• Work to complete: Each entry below should be echoed exactly, with pictures omitted.

• Material provided:
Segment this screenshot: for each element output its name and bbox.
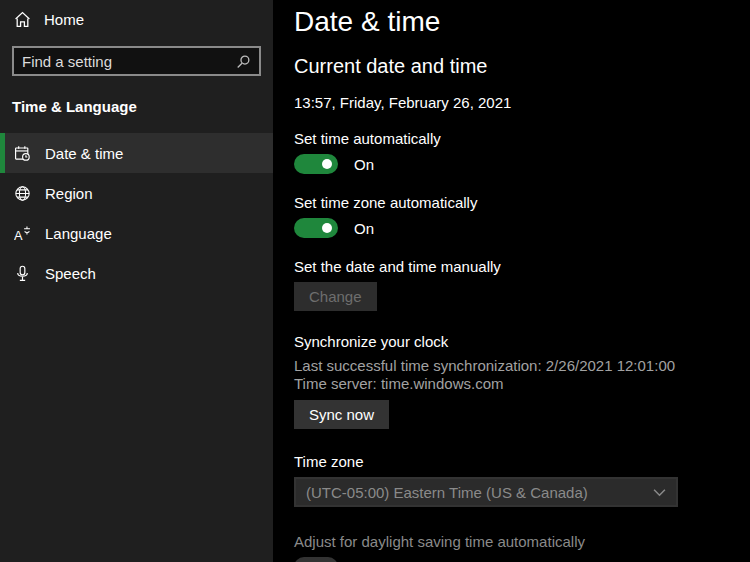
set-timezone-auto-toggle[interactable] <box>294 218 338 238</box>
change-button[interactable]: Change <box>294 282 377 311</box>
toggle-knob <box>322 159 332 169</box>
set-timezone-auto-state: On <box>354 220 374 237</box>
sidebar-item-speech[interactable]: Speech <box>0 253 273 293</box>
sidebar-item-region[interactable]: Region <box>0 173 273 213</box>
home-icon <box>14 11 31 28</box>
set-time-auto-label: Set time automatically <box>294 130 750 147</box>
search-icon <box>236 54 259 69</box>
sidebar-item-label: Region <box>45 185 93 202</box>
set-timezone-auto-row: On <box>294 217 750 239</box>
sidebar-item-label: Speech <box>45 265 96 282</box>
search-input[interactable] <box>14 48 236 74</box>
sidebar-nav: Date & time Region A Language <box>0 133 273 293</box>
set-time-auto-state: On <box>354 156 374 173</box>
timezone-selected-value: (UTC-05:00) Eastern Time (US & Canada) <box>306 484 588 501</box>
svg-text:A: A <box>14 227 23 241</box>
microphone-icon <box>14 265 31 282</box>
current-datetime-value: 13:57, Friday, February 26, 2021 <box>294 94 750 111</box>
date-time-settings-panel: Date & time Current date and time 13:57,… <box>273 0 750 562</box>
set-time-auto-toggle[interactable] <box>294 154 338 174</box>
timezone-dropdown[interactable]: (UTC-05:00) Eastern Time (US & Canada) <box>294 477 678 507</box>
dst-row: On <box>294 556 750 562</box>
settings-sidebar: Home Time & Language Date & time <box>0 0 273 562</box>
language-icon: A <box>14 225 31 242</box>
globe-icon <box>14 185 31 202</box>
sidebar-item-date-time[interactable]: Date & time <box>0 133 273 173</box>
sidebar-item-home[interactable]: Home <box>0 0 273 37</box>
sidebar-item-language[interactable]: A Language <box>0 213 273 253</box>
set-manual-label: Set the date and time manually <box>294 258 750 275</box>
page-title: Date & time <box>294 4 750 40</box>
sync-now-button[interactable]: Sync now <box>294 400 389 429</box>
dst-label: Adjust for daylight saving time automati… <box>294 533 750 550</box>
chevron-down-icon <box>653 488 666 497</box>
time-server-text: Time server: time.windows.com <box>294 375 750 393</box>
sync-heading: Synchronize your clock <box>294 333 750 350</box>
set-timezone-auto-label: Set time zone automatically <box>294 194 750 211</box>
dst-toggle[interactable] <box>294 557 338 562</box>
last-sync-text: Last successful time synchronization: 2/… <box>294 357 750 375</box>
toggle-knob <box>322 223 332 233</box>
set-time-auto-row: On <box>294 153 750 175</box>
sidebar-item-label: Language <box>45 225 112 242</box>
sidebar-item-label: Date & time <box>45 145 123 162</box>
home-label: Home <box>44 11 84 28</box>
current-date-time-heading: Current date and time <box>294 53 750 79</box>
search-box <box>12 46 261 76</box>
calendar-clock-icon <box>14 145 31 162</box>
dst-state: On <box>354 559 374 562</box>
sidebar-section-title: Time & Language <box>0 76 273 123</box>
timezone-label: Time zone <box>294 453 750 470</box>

• Output for this task:
Segment this screenshot: for each element output its name and bbox.
set-timezone-auto-toggle[interactable] <box>294 218 338 238</box>
change-button[interactable]: Change <box>294 282 377 311</box>
toggle-knob <box>322 159 332 169</box>
set-timezone-auto-state: On <box>354 220 374 237</box>
sidebar-item-speech[interactable]: Speech <box>0 253 273 293</box>
sidebar-item-region[interactable]: Region <box>0 173 273 213</box>
home-icon <box>14 11 31 28</box>
set-time-auto-label: Set time automatically <box>294 130 750 147</box>
search-icon <box>236 54 259 69</box>
sidebar-item-label: Region <box>45 185 93 202</box>
set-timezone-auto-row: On <box>294 217 750 239</box>
sidebar-item-label: Speech <box>45 265 96 282</box>
search-input[interactable] <box>14 48 236 74</box>
sidebar-nav: Date & time Region A Language <box>0 133 273 293</box>
set-time-auto-state: On <box>354 156 374 173</box>
timezone-selected-value: (UTC-05:00) Eastern Time (US & Canada) <box>306 484 588 501</box>
svg-text:A: A <box>14 227 23 241</box>
microphone-icon <box>14 265 31 282</box>
current-datetime-value: 13:57, Friday, February 26, 2021 <box>294 94 750 111</box>
date-time-settings-panel: Date & time Current date and time 13:57,… <box>273 0 750 562</box>
set-time-auto-toggle[interactable] <box>294 154 338 174</box>
timezone-dropdown[interactable]: (UTC-05:00) Eastern Time (US & Canada) <box>294 477 678 507</box>
dst-row: On <box>294 556 750 562</box>
settings-sidebar: Home Time & Language Date & time <box>0 0 273 562</box>
language-icon: A <box>14 225 31 242</box>
globe-icon <box>14 185 31 202</box>
sidebar-item-date-time[interactable]: Date & time <box>0 133 273 173</box>
sidebar-item-home[interactable]: Home <box>0 0 273 37</box>
sidebar-item-language[interactable]: A Language <box>0 213 273 253</box>
set-manual-label: Set the date and time manually <box>294 258 750 275</box>
page-title: Date & time <box>294 4 750 40</box>
sync-now-button[interactable]: Sync now <box>294 400 389 429</box>
dst-label: Adjust for daylight saving time automati… <box>294 533 750 550</box>
chevron-down-icon <box>653 488 666 497</box>
time-server-text: Time server: time.windows.com <box>294 375 750 393</box>
sync-heading: Synchronize your clock <box>294 333 750 350</box>
set-timezone-auto-label: Set time zone automatically <box>294 194 750 211</box>
dst-toggle[interactable] <box>294 557 338 562</box>
last-sync-text: Last successful time synchronization: 2/… <box>294 357 750 375</box>
toggle-knob <box>322 223 332 233</box>
set-time-auto-row: On <box>294 153 750 175</box>
sidebar-item-label: Language <box>45 225 112 242</box>
sidebar-item-label: Date & time <box>45 145 123 162</box>
home-label: Home <box>44 11 84 28</box>
current-date-time-heading: Current date and time <box>294 53 750 79</box>
search-box <box>12 46 261 76</box>
calendar-clock-icon <box>14 145 31 162</box>
dst-state: On <box>354 559 374 562</box>
sidebar-section-title: Time & Language <box>0 76 273 123</box>
timezone-label: Time zone <box>294 453 750 470</box>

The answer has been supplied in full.